**Directions for this task**
Could the data below be retyped exactly, without its pictures?

[Saved data entries]
::::::::::

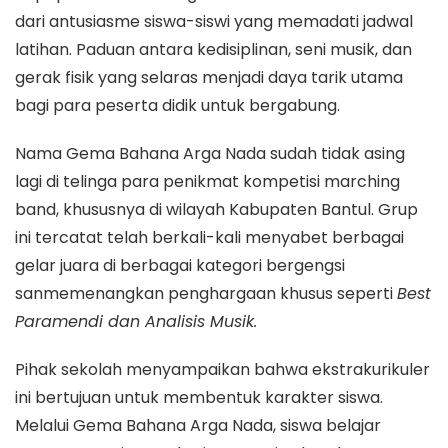
dari antusiasme siswa-siswi yang memadati jadwal
latihan. Paduan antara kedisiplinan, seni musik, dan
gerak fisik yang selaras menjadi daya tarik utama
bagi para peserta didik untuk bergabung.
​Nama Gema Bahana Arga Nada sudah tidak asing
lagi di telinga para penikmat kompetisi marching
band, khususnya di wilayah Kabupaten Bantul. Grup
ini tercatat telah berkali-kali menyabet berbagai
gelar juara di berbagai kategori bergengsi
sanmemenangkan penghargaan khusus seperti
Best
Paramendi dan Analisis Musik.
​Pihak sekolah menyampaikan bahwa ekstrakurikuler
ini bertujuan untuk membentuk karakter siswa.
Melalui Gema Bahana Arga Nada, siswa belajar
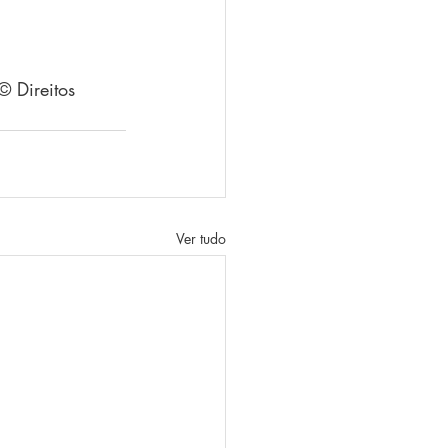
 Direitos 
Ver tudo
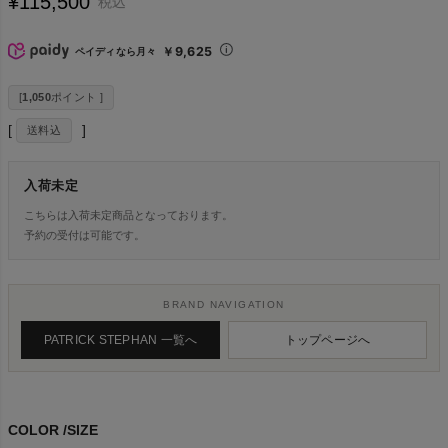
¥
115,500
税込
￥9,625
ペイディなら月々
[
1,050
ポイント ]
送料込
入荷未定
こちらは入荷未定商品となっております。
予約の受付は可能です。
BRAND NAVIGATION
PATRICK STEPHAN 一覧へ
トップページへ
COLOR
SIZE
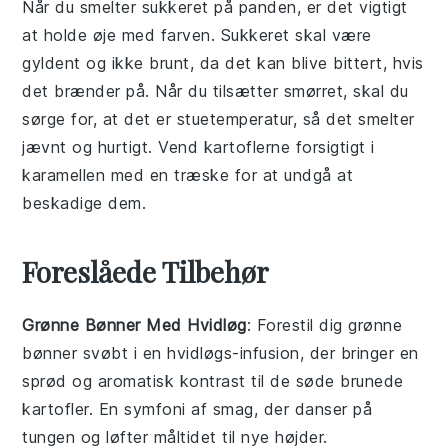
Når du smelter
sukkeret
på panden, er det vigtigt
at holde øje med farven. Sukkeret skal være
gyldent og ikke brunt, da det kan blive bittert, hvis
det brænder på. Når du tilsætter
smørret
, skal du
sørge for, at det er
stuetemperatur
, så det smelter
jævnt og hurtigt. Vend
kartoflerne
forsigtigt i
karamellen med en
træske
for at undgå at
beskadige dem.
Foreslåede Tilbehør
Grønne Bønner Med Hvidløg
: Forestil dig
grønne
bønner
svøbt i en
hvidløgs
-infusion, der bringer en
sprød og aromatisk kontrast til de søde
brunede
kartofler
. En symfoni af smag, der danser på
tungen og løfter måltidet til nye højder.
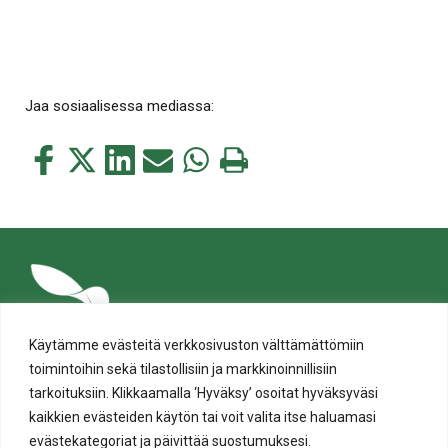
Jaa sosiaalisessa mediassa:
Jaa
Jaa
Jaa
Jaa
Jaa
Tulosta
tämä
tämä
tämä
tämä
tämä
tämä
Facebookissa
Twitterissä
LinkedIn:ssä
sähköpostitse
WhatsApp:ssa
sivu
Käytämme evästeitä verkkosivuston välttämättömiin
toimintoihin sekä tilastollisiin ja markkinoinnillisiin
tarkoituksiin. Klikkaamalla ‘Hyväksy’ osoitat hyväksyväsi
kaikkien evästeiden käytön tai voit valita itse haluamasi
evästekategoriat ja päivittää suostumuksesi.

::::::::::

**Response**
dari antusiasme siswa-siswi yang memadati jadwal
latihan. Paduan antara kedisiplinan, seni musik, dan
gerak fisik yang selaras menjadi daya tarik utama
bagi para peserta didik untuk bergabung.
​Nama Gema Bahana Arga Nada sudah tidak asing
lagi di telinga para penikmat kompetisi marching
band, khususnya di wilayah Kabupaten Bantul. Grup
ini tercatat telah berkali-kali menyabet berbagai
gelar juara di berbagai kategori bergengsi
sanmemenangkan penghargaan khusus seperti
Best
Paramendi dan Analisis Musik.
​Pihak sekolah menyampaikan bahwa ekstrakurikuler
ini bertujuan untuk membentuk karakter siswa.
Melalui Gema Bahana Arga Nada, siswa belajar
 Direitos 
Ver tudo
¥
115,500
税込
￥9,625
ペイディなら月々
[
1,050
ポイント ]
送料込
入荷未定
こちらは入荷未定商品となっております。
予約の受付は可能です。
BRAND NAVIGATION
PATRICK STEPHAN 一覧へ
トップページへ
COLOR
SIZE
Når du smelter
sukkeret
på panden, er det vigtigt
at holde øje med farven. Sukkeret skal være
gyldent og ikke brunt, da det kan blive bittert, hvis
det brænder på. Når du tilsætter
smørret
, skal du
sørge for, at det er
stuetemperatur
, så det smelter
jævnt og hurtigt. Vend
kartoflerne
forsigtigt i
karamellen med en
træske
for at undgå at
beskadige dem.
Foreslåede Tilbehør
Grønne Bønner Med Hvidløg
: Forestil dig
grønne
bønner
svøbt i en
hvidløgs
-infusion, der bringer en
sprød og aromatisk kontrast til de søde
brunede
kartofler
. En symfoni af smag, der danser på
tungen og løfter måltidet til nye højder.
Jaa sosiaalisessa mediassa:
Jaa
Jaa
Jaa
Jaa
Jaa
Tulosta
tämä
tämä
tämä
tämä
tämä
tämä
Facebookissa
Twitterissä
LinkedIn:ssä
sähköpostitse
WhatsApp:ssa
sivu
Käytämme evästeitä verkkosivuston välttämättömiin
toimintoihin sekä tilastollisiin ja markkinoinnillisiin
tarkoituksiin. Klikkaamalla ‘Hyväksy’ osoitat hyväksyväsi
kaikkien evästeiden käytön tai voit valita itse haluamasi
evästekategoriat ja päivittää suostumuksesi.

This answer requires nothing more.